/---
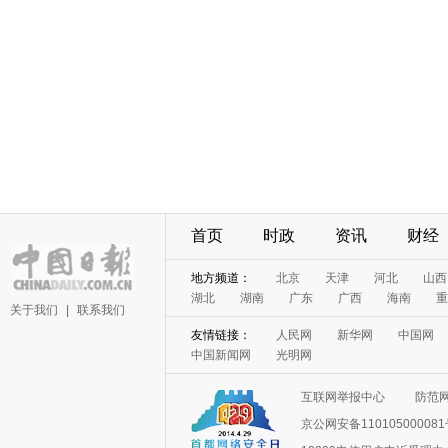
首页
时政
资讯
财经
地方频道：
北京
天津
河北
山西
湖北
湖南
广东
广西
海南
重
关于我们
|
联系我们
友情链接：
人民网
新华网
中国网
中国新闻网
光明网
互联网举报中心
防范
京公网安备11010500008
\---
__Required action__. Every record must be copied exactly, with the pictures left out.

__Finished exercise__.
首页
时政
资讯
财经
地方频道：
北京
天津
河北
山西
湖北
湖南
广东
广西
海南
重
关于我们
|
联系我们
友情链接：
人民网
新华网
中国网
中国新闻网
光明网
互联网举报中心
防范
京公网安备11010500008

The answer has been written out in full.